The wave of globalization (trade liberalization amongst various economies of the world in
global trade relations) had been said to have created inequality in bargaining power
between corporations and workers (Aremu, 2006). It could have the potency of intensifying
different forms of competition, resulting in stronger responses from labour by stimulating
quest for information (Kanfam, 2000).This portrays that increased international
competition resulting from increased interdependence between different economies of the
world would exert pressure that would result in increased labour market flexibility and
dampened labour protection. This is because when employers tend to have strong
bargaining power, they may become authoritative which will affect the management style
and work rules.
The above had been corroborated by the high level of unemployment in the country, which
makes employers to believe that they can always replace workers that do not comply with
their domineering initiatives (Mas, 2004). Then workers are provoked to join force to resist
such propensities of the employer, thereby straining the strand of industrial tranquility that
hitherto existed. This is because it intensifies the strength and strategies of workers as well,
thereby prompting them to rely on the tools of trade unionism to push forth their rights and
privileges that are been dampened (Kim and Kim, 2003). Even if there is the existence of
‘yellow dog contract’ (where workers are not allowed to unionize), industrial crisis may
still occur. Though the workers may not be able to stop work, their attitudes towards their
work will be negatively affected leading to other forms of grievance expressions such as
lateness, absenteeism, high rate of turnover, sabotage, among others, which will ultimately
affect productivity.
Industrial crisis could also result from conflict of opinions when there is asymmetric
information between the workers and employers. This arises from clash of interests during
the process of negotiation and incompatibility resulting from incomplete means in the
pursuance of their respective goals. Adesina (2003) had also acknowledged that the
government (especially the military regimes) had profound impacts on the trade unions,
which manifested in the alteration of the rules of engagement between the State and the
unions in Nigeria. This could also be as a result of insensitivity and insincerity in handling
union demands by the government and managements (Otobo, 1983).

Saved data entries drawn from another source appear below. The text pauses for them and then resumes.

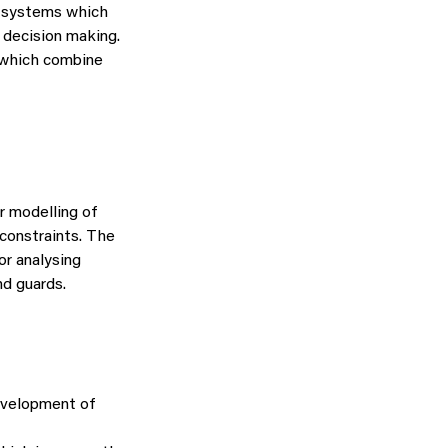
l systems which
 decision making.
s which combine
r modelling of
 constraints. The
or analysing
d guards.
evelopment of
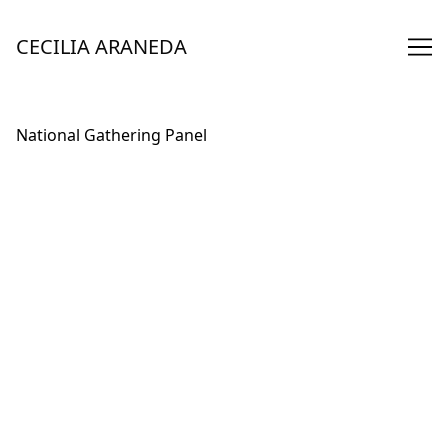
Skip
to
CECILIA ARANEDA
Content
National Gathering Panel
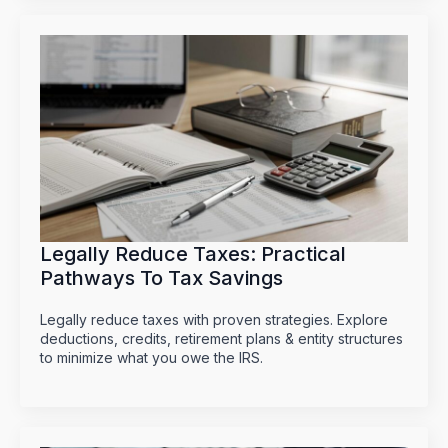
Legally Reduce Taxes: Practical
Pathways To Tax Savings
Legally reduce taxes with proven strategies. Explore
deductions, credits, retirement plans & entity structures
to minimize what you owe the IRS.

Another source of the crisis is the breach of collective agreement that has being reached
(CHDR, 2002). Ideally, once decisions are reached via the process of collective agreement
(or by other means) each party is supposed to adhere strictly to the terms and conditions.
Employers (and government) have in most cases been guilty of this, due to their seemingly
stronger force .The University of Ilorin crisis is a very clear instance, which has lingered
on for some years where the management refused to reinstate the sacked lecturers as
directed by the court (Ojiabor and Faloseyi, 2005).
In addition, the use of contingent workers (temporal workers that are not usually entitled
to some employment benefits besides wages) is another issue. The Nigerian Labour
Congress-NLC has frowned at and fought against the use of casual workers (Fashakin,
2005). The use of contingent workers makes the employers not to compensate satisfactorily
their regular staff in as much as there are other cheaper ways of using labour resource. The
economic situation especially the inflationary trend in the country has not equally helped
matters. The inflationary trend has always been worsened as a result of fluctuations
(increases) in the prices of petroleum products which translate to increased transportation
cost and higher cost of living (Osabuohien, 2005). This devalues of the workers’ income,
which is capable of increasing their agitations that could lead to industrial crisis.